A.    Latar Belakang
Perkembangan karakter menjadi isu penting untuk keselamatan bangsa saat ini, di tengah carut marutnya bebagai pelanggaran hampir di semua lapisan masyarakat. Korupsi, permainan hukum, pembunuhan, pemerkosaan, bunuh diri, hingga perkelahian remaja dan anak-anak, mewarnai kehidupan kita sehari-hari.
Oleh karena itu, perlu dirintis upaya pembentukan karakter sejak sedini mungkin, bahkan sejak seorang anak tersebut belum lahir. Pembentukan karakter ini dimulai olah orang tua dalam lingkungan keluarga, dilanjutkan dan disinergikan dengan upaya para guru saat anak tersebut sudah masuk lembaga pengasuhan anak usia dini seperti di Kelompok Bermain (KB), Taman Penitipan Anak (TPA), atau TK (Taman Kanak-kanak).

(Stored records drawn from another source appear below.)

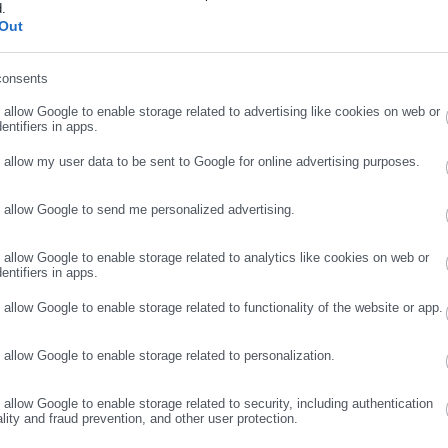
d.
, καθώς και όταν το παιδί περιθάλπεται δωρεάν σε μονάδα
ήρωσε επώνυμο
Out
με δαπάνη του Δημοσίου ή ασφαλιστικού οργανισμού.
consents
θεί δικαιολογητικά μπορεί επίσης να τεθεί σε αναστολή πριν από
ρωσε email
 έλεγχος από τους αρμόδιους υπαλλήλους του ΟΠΕΚΑ.
o allow Google to enable storage related to advertising like cookies on web or
entifiers in apps.
πίδομα
o allow my user data to be sent to Google for online advertising purposes.
ουσία από την Ελλάδα οφείλεται σε λόγους νοσηλείας. Επίσης, δε
o allow Google to send me personalized advertising.
εται στο εξωτερικό για λογαριασμό του Ελληνικού Δημοσίου,
ΣΥΝΕΧΙΣΤΕ ΣΤΟ WEBSITE
ΕΓΓΡΑΦΗ
οργανισμού ή ελληνικής επιχείρησης με έδρα στην Ελλάδα.
o allow Google to enable storage related to analytics like cookies on web or
entifiers in apps.
ο τέκνο ακολουθεί την οικογένεια στο εξωτερικό για τους παραπά
o allow Google to enable storage related to functionality of the website or app.
ε σπουδές σε ανώτερες ή ανώτατες σχολές του εξωτερικού.
σεις στις οποίες η δικαιούχος μητέρα και τα εξαρτώμενα παιδιά
o allow Google to enable storage related to personalization.
ένες γυναίκες.
λή
o allow Google to enable storage related to security, including authentication
ality and fraud prevention, and other user protection.
αι μετά τη λήξη του σπουδαστικού ή ακαδημαϊκού έτους, όταν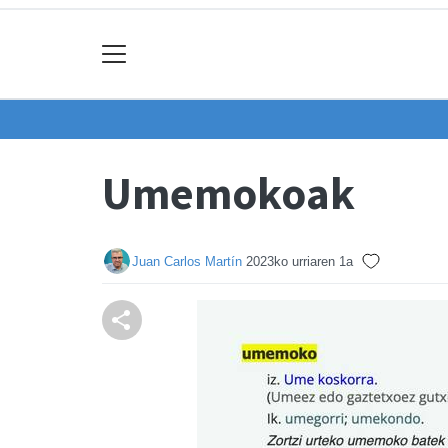
Umemokoak
Juan Carlos Martín
2023ko urriaren 1a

Pembentukan karakter sejak dini sangat penting agar kelak setelah anak dewasa, karakter yang dia miliki benar-benar kuat terinternalisasi dalam dirinya, tidak sebatas pengetahuan dan pemahaman saja. Karena Anak adalah pilar bangsa. Masa depan negara ini sangat ditentukan oleh masa depan anak-anak kita, yang pada 10-20 tahun lagi akan menjadi pemimpin di negeri ini. Jika anak-anak tersebut berkembang dengan baik, maka mereka akan tumbuh dengan tingkah laku dan karakter yang baik. Tetapi jika dalam perkembangan anak tersebut banyak hambatan, berbagai masalah tingkah laku dan karakter akan muncul pada anak.

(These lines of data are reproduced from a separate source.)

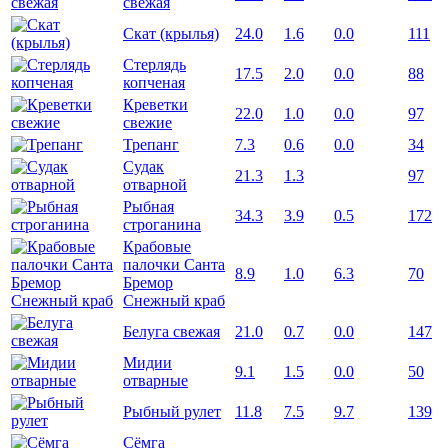
свежая
Скат (крылья)
24.0
1.6
0.0
111
Стерлядь
17.5
2.0
0.0
88
копченая
Креветки
22.0
1.0
0.0
97
свежие
Трепанг
7.3
0.6
0.0
34
Судак
21.3
1.3
97
отварной
Рыбная
34.3
3.9
0.5
172
строганина
Крабовые
палочки Санта
8.9
1.0
6.3
70
Бремор
Снежный краб
Белуга свежая
21.0
0.7
0.0
147
Мидии
9.1
1.5
0.0
50
отварные
Рыбный рулет
11.8
7.5
9.7
139
Сёмга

Pembentukan tingkah laku dan karakter seseorang dimulai sejak ia lahir, berjalan seiring dengan perkembangan dan penyesuaiannya terhadap lingkungan sosial. Namun, tidak setiap anak dapat melewati masa pembentukan karakter dengan baik, sehingga muncullah berbagai masalah tingkah laku dan karakter pada anak. Menurut Achenbach & Edelbrock (dalam Huaqing Qi, & Kaiser, AP 2003), prevalensi anak-anak yang bermasalah dalam perilaku saat ini sekitar 3-6%. Celakanya, masalah perilaku dan karakter ini akan terus terbawa sampai si anak beranjak remaja, dengan taraf permasalahan yang semakin meningkat. Jika dibiarkan, maka masalah ini akan menjadi masalah yang serius bagi pengembangan karakter bangsa.

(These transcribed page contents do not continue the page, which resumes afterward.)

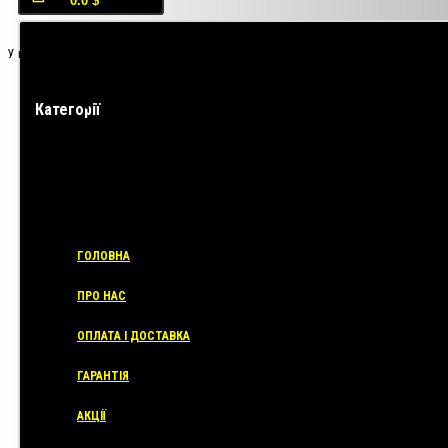
0.0 $
У кошику порожньо!
Категорії
ГОЛОВНА
ПРО НАС
ОПЛАТА І ДОСТАВКА
ГАРАНТІЯ
АКЦІЇ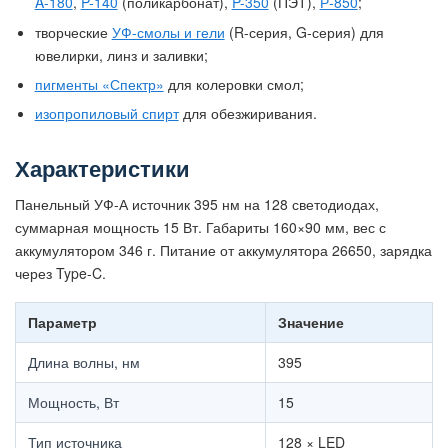
A-180
,
P-140
(поликарбонат),
P-350
(ПЭТ),
Р-850
;
творческие
УФ-смолы и гели
(R-серия, G-серия) для
ювелирки, линз и заливки;
пигменты «Спектр»
для колеровки смол;
изопропиловый спирт
для обезжиривания.
Характеристики
Панельный УФ-А источник 395 нм на 128 светодиодах,
суммарная мощность 15 Вт. Габариты 160×90 мм, вес с
аккумулятором 346 г. Питание от аккумулятора 26650, зарядка
через Type-C.
Параметр
Значение
Длина волны, нм
395
Мощность, Вт
15
Тип источника
128 × LED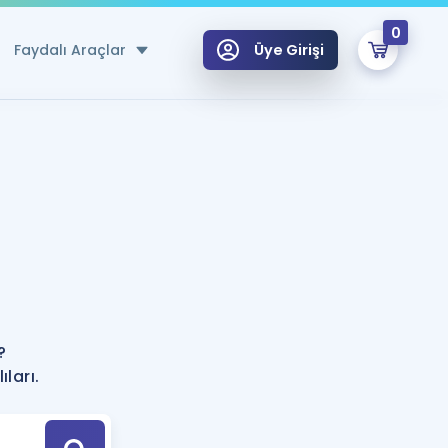
0
Faydalı Araçlar
Üye Girişi
klar
n Ücretsiz Kaynaklar
 için Özel Sözlük
Sepetin Şu An Boş.
ma
uan Hesaplama Aracı
i Hoca ile seni sınava hazırlayacak onlarca eğitim seni bekliyor!
Şifremi Hatırlamıyorum
GİRİŞ YAP
?
azırlananlar için Öneriler
ları.
kvimi
ÜYE DEĞİLİM
arı Tek Takvimde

A.    Pengertian Pendidikan Karakter Anak pada Usia dini
1.      Pengertian  karakter dan Pendidikan Karakter
Kata karakter berasal dari Bahasa Yunani yang berarti to mark (menandai) dan memfokuskan pada bagaimana mengaplikasikan nilai kebaikan dalam bentuk tindakan atau tingkah laku (Wynne, 1991). Dalam bahasa Inggris, character bermakna hampir sama dengan sifat, perilaku, akhlak, watak, tabiat dan budi pekerti (Taryana & Rinaldi, www.sd-binatalenta.com). Oleh karena itu, seseorang yang berperilaku tidak jujur, kejam atau rakus dikatakan sebagai orang yang berkaraktek jelek. Sementara orang yang berperilaku jujur atau suka menolong dikatakan sebagai orang yang berkarakter mulia. Jadi istilah karakter sangat berkaitan erat dengan personality (kepribadian), yang mana seseorang disebut orang yang berkarakter jika tingkah lakunya sesuai dengan kaidah moral.
Kurtus (1997), berpendapat bahwa karakter adalah satu set tingkah laku atau perilaku (behaviour) dari seseorang sehingga dari perilakunya tersebut, orang akan mengenalnya “ia seperti apa”. Menurutnya karakter akan menentukan kemampuan seseorang untuk mencapai cita-cita dengan efektif, kemampuan untuk berlaku jujur dan berterus terang padsa orang lain serta kemampuan untuk taat terhadap tata tertip dan aturan yang ada.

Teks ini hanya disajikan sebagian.